#### MATERIAL SHOWN
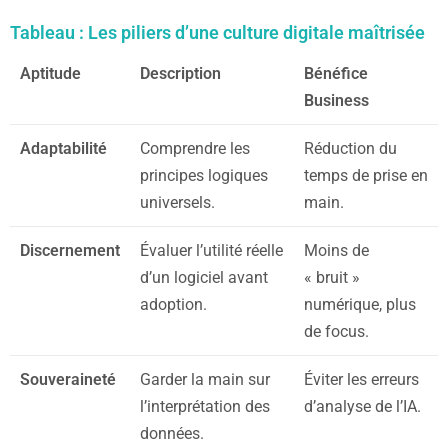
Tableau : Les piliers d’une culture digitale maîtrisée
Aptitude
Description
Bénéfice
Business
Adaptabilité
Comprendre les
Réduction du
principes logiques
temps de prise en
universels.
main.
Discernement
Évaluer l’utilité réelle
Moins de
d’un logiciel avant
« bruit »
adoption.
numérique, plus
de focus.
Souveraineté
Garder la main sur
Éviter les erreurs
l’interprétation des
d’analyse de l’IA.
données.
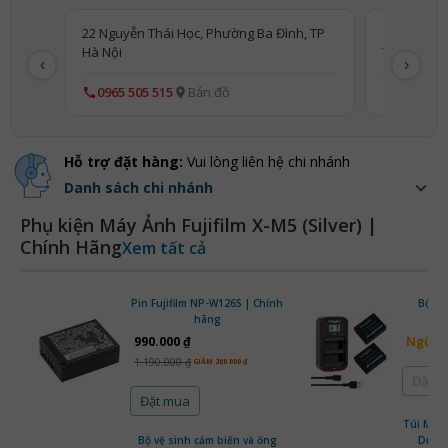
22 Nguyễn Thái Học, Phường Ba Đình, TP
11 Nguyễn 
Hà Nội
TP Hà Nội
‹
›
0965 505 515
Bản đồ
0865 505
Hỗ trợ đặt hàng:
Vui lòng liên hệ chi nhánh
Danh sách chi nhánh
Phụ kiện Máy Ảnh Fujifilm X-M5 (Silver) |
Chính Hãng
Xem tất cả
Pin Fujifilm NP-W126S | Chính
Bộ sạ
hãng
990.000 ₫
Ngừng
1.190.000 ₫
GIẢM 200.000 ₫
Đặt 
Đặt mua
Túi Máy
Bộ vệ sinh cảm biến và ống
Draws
==
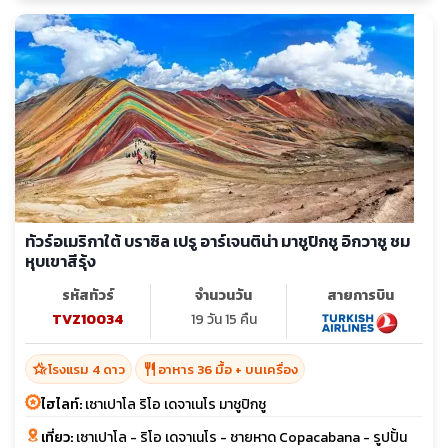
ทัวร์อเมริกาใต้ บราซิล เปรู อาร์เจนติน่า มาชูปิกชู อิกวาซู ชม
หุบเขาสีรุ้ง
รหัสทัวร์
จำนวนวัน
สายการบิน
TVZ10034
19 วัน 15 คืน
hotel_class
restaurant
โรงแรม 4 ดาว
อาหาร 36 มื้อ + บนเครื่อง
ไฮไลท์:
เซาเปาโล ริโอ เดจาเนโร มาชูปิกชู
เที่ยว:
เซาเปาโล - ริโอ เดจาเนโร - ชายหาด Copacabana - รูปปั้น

#### TASK TO CARRY OUT
From the records, copy every line that has the string "Nguyễn" in it.

#### WRITTEN SOLUTION
22 Nguyễn Thái Học, Phường Ba Đình, TP
11 Nguyễn 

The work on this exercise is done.